In services, some new ground may be expected, as there are hints of moving beyond the usual access bargaining for skilled Indian professionals, an area where some agreement seems to have been reached in pre-negotiations with the EU and UK. At this point of demographic change and ageing in most countries of the West, it is likely that such agreements will be swiftly signed with other countries as well; they need Indian professionals just as much as India needs to export surplus skilled labour. There is, however, a hint of the promotion of new aspects of trade in services, with a pact on establishing mutual recognition agreements (MRAs) in fields like nursing and education. How this proceeds is still to be seen, but if our history with Singapore is any guide, MRAs do not get too far until a prior agreement on a framework for the determination of MRAs is defined.

Where the I-EFTA deal truly breaks new ground is in its investment agreement. For one, it promises (mostly from the Swiss, I would think) $100 billion in foreign direct investment (FDI) with about half of it coming in the next 15 years. Unlike foreign portfolio investment (FPI), which is fickle and can depart easily, FDI indicates a commitment to bringing in technology and production. Given the expertise of the Swiss in engineering goods made by small and medium manufacturers, such a commitment is good news for India’s beleaguered micro, small and medium enterprise (MSME) sector. It is empirically established that technology transfer takes place not through designs and drawings, but ‘learning by doing.’ Indian companies learn by working in collaboration with (or in the same industry as) technology leaders. The dominance of small Swiss companies is well known in clocks and watches.

Even more game-changing is the linking of investment commitments to India’s tariff reduction plan. If, after 15 years, EFTA investment commitments do not materialize, then India may reverse its tariff reductions. This is surely a first in any agreement between any sets of countries.

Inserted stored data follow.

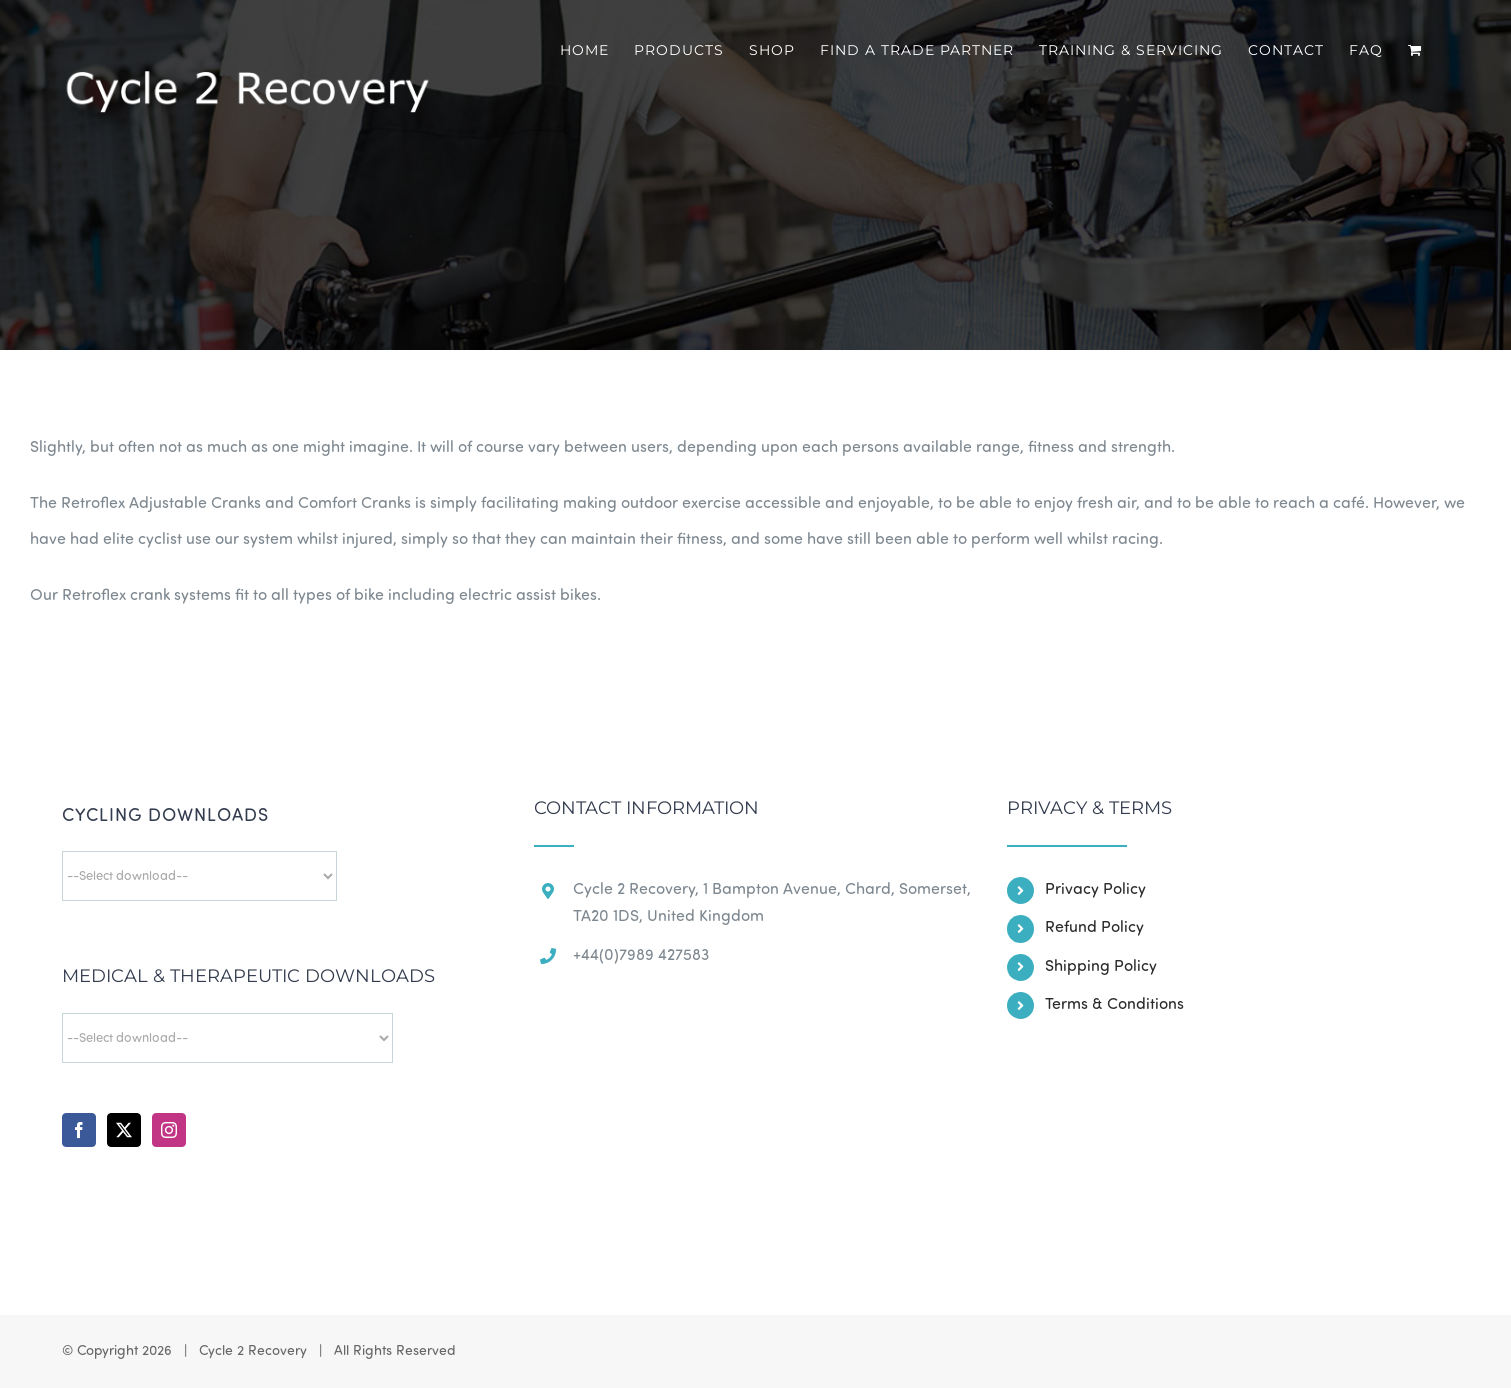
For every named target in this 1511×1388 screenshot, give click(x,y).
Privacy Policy (1095, 890)
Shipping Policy (1101, 967)
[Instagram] (169, 1130)
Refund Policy (1094, 928)
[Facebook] (79, 1130)
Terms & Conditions (1114, 1005)
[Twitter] (124, 1130)
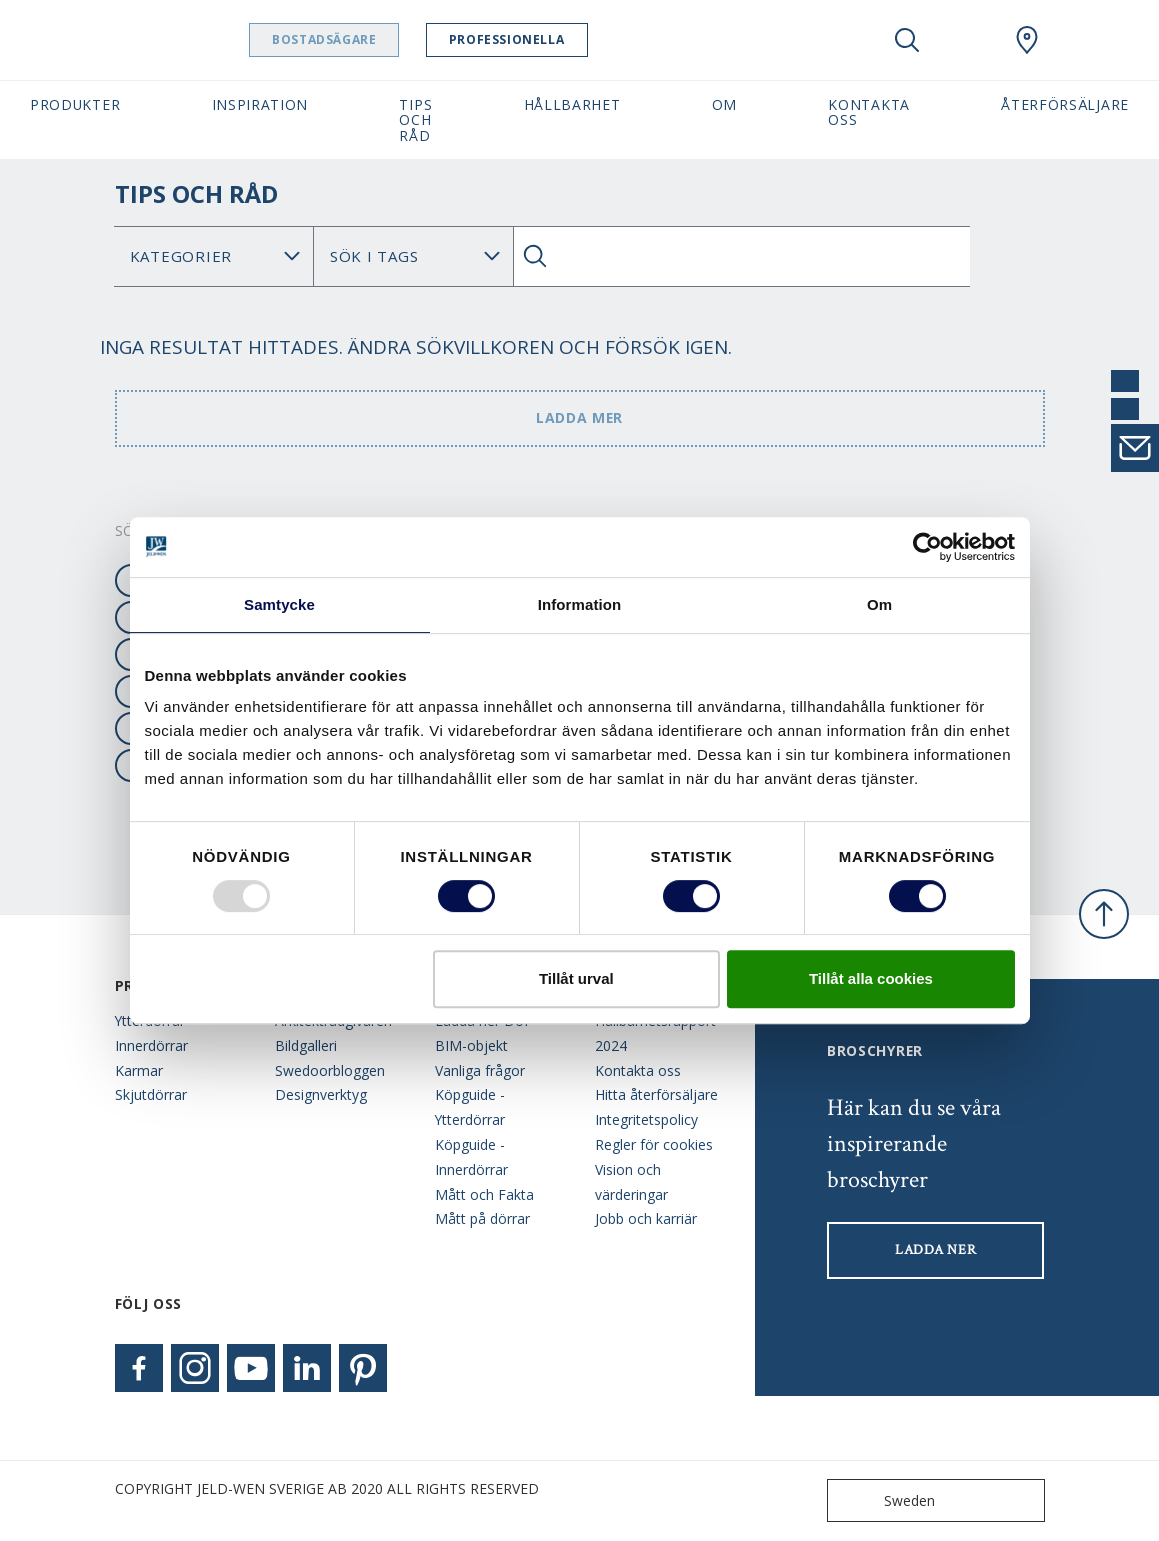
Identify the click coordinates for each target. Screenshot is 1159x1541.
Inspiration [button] (260, 104)
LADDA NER (935, 1250)
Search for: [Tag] (413, 256)
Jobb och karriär (646, 1218)
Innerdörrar (151, 1045)
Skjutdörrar (151, 1094)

Commentators often do not understand the close link between FDI and trade: they are two sides of the same coin. The transnational enterprises (TNEs) that bring in FDI actually bring in a combination of trade in commodities, services (managerial, etc) and technology (which may not be tangible). An almost one-to-one relationship between bilateral trade and FDI flows has been identified. Empirical work also shows that FDI and exports are complimentary in that over time, the foreign subsidiary adds to the host country’s exports (FDI in India: History, Policy and the Asian Perspective, by Manoj Pant with Deepika Srivastava). Intuitively, about 80% of world trade (UNCTAD data) takes place between subsidiaries of TNEs. We call this ‘supply chain trade.’ The main point is that large FDI flows from countries like Switzerland can boost the export efforts of MSMEs, particularly by raising the quality of engineering goods.

The recognition accorded to this FDI-trade link by the EFTA agreement marks significant trade policy progress. However, as always, the devil lies in the details. For one, no FDI takes place till an investment agreement is in place. Some method of dispute settlement, definition of investment, etc, must be in place. There are few takers for the model agreement that India has been peddling. Work on this must begin afresh. Second, how will the volume of FDI be measured? Under current practice, the retained earnings of foreign subsidiaries (in proportion to the parent company’s equity share) is also part of FDI flows. Will the Reserve Bank of India’s measure of FDI be accepted ? Third, the condition of ‘reversal of tariff cuts’ is surely in jest. Can we expect that after 15 years of trade with insufficient FDI, we will suddenly raise import tariffs on EFTA exports? One has rarely seen this happen. However, given the FDI-trade link, I doubt it will ever be needed. Its introduction was probably to ensure political acceptability.

With this I-EFTA pact, we may see a shift whereby European capital begins to use India as an export base as supply chains move out of China. Hopefully, these baby steps will be carried forward in the India-EU agreement. With technology inflows by means of FDI meeting India’s large labour base, a shift of some Chinese trade with Europe to India could well become a reality.